The study by McKinsey, the management consultancy, investigated why the prices of electrical and DIY equipment, clothing, fast food, cosmetics and toys were much lower in the US than in Britain.
Comparing London with Chicago, it found that a Burger King whopper without cheese cost pounds 1.99 in England and the equivalent of pounds 1.30 in the US. A pound of chicken breast fillets cost pounds 3.36 here but 93p in Chicago. Revlon liquid eyeliner cost pounds 9.50 in England but pounds 3.85 in the US.
It found that, on average, the price of some clothing was double. A woman's designer tartan jacket was pounds 239 compared with pounds 127.36; an acrylic pullover pounds 25, compared with pounds 13.40.
Comparison of 268 products revealed the British shopper paid, on average, 30 per cent more than the US consumer, although the difference was calculated at dollars 1.60 to the pound and would now be nearer 22 per cent.
There are four main reasons for the price differences, the consultants say - tax, property costs, productivity and trade prices. Britain's 17.5 per cent VAT on most goods is more than double the 7.25 per cent sales tax in the Chicago area and four times the US average of 4.5 per cent.
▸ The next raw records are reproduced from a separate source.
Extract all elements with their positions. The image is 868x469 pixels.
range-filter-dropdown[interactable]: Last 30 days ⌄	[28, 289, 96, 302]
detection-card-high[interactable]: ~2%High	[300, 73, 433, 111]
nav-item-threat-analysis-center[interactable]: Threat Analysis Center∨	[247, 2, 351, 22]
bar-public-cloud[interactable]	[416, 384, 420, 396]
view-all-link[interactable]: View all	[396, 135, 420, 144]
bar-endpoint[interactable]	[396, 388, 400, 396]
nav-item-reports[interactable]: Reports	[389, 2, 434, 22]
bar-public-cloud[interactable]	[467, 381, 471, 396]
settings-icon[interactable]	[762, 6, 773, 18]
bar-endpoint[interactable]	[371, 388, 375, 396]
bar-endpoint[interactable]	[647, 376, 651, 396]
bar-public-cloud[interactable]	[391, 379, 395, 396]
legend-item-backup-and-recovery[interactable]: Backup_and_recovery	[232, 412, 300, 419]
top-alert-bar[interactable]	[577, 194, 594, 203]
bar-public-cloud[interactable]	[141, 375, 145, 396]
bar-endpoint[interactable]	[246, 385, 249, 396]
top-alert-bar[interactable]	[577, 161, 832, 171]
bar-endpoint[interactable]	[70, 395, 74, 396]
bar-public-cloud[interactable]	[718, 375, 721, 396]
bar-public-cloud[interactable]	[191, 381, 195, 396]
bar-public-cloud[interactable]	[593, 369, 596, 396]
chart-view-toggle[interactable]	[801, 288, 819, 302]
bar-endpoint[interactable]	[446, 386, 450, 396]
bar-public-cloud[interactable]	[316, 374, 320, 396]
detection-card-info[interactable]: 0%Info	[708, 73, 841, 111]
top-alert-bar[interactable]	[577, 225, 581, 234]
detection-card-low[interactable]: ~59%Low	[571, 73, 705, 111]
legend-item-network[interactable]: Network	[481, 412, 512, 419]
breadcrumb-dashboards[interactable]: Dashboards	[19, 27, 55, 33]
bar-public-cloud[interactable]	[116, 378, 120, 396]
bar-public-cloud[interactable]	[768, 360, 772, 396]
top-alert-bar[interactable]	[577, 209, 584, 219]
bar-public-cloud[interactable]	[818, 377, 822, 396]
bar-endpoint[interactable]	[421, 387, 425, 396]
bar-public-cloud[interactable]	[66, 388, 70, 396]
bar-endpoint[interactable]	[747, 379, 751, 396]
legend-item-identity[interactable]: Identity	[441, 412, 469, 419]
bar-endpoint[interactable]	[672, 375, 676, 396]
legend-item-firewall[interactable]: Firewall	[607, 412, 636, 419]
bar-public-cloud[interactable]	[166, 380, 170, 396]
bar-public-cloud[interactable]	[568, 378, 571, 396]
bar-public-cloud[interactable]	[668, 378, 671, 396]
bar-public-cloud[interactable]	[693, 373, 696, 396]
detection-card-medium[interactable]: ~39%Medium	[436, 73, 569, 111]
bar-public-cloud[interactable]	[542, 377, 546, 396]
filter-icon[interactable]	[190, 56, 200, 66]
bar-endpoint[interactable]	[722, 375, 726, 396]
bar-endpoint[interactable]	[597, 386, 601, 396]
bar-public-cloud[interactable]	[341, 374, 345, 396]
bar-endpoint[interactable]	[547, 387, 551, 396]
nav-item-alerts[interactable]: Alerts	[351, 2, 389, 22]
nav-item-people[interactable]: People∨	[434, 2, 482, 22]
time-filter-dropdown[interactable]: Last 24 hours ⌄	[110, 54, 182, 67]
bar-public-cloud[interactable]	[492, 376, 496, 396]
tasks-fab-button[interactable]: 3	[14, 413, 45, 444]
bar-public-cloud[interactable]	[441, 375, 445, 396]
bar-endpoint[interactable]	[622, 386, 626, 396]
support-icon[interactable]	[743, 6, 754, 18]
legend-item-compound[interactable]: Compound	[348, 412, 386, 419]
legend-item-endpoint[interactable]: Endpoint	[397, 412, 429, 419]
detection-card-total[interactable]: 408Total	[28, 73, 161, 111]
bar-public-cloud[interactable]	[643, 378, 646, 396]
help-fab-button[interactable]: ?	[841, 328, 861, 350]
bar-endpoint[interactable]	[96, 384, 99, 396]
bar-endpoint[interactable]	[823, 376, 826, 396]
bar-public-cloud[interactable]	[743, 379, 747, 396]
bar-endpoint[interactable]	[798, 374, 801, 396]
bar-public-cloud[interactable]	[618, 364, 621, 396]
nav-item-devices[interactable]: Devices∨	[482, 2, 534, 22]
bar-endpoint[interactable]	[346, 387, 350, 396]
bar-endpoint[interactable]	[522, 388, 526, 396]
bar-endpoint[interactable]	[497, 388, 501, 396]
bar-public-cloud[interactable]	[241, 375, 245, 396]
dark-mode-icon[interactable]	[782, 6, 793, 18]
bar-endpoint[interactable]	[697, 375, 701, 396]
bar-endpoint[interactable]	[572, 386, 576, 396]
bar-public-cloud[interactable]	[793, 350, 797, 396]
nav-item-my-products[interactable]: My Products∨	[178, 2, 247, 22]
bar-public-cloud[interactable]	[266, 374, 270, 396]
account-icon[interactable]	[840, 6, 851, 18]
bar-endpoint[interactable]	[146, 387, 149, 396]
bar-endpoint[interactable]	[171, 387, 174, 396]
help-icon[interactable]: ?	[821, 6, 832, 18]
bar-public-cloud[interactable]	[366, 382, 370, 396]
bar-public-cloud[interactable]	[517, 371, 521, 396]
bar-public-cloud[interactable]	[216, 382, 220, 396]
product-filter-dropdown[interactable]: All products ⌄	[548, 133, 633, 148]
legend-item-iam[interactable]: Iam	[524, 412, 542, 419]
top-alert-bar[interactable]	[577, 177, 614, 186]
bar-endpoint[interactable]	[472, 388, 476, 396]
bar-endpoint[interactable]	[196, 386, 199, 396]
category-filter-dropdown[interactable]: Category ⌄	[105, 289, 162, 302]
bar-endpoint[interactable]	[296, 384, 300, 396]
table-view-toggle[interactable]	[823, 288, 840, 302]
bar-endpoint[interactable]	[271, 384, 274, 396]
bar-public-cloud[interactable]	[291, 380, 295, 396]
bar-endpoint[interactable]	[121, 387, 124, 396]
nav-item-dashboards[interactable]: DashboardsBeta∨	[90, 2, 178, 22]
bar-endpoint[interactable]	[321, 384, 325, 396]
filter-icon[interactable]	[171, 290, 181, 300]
The UK also has a scarcity of space and historically inflexible rent agreements, the report adds. In Cardiff, typical rents are pounds 100 per sqft; in a shopping centre in Charlotte, North Carolina, rents are pounds 16.50 to pounds 33.50.
Although the UK pays more per hour to its retail staff - pounds 5.12 compared with pounds 4.35 - UK employees' average annual sales are 4.3 per cent lower, at pounds 61,708 per head.
The report highlights the emergence in the UK of discount stores and concludes UK retailers will have to slash prices to satisfy shoppers who have become more cynical.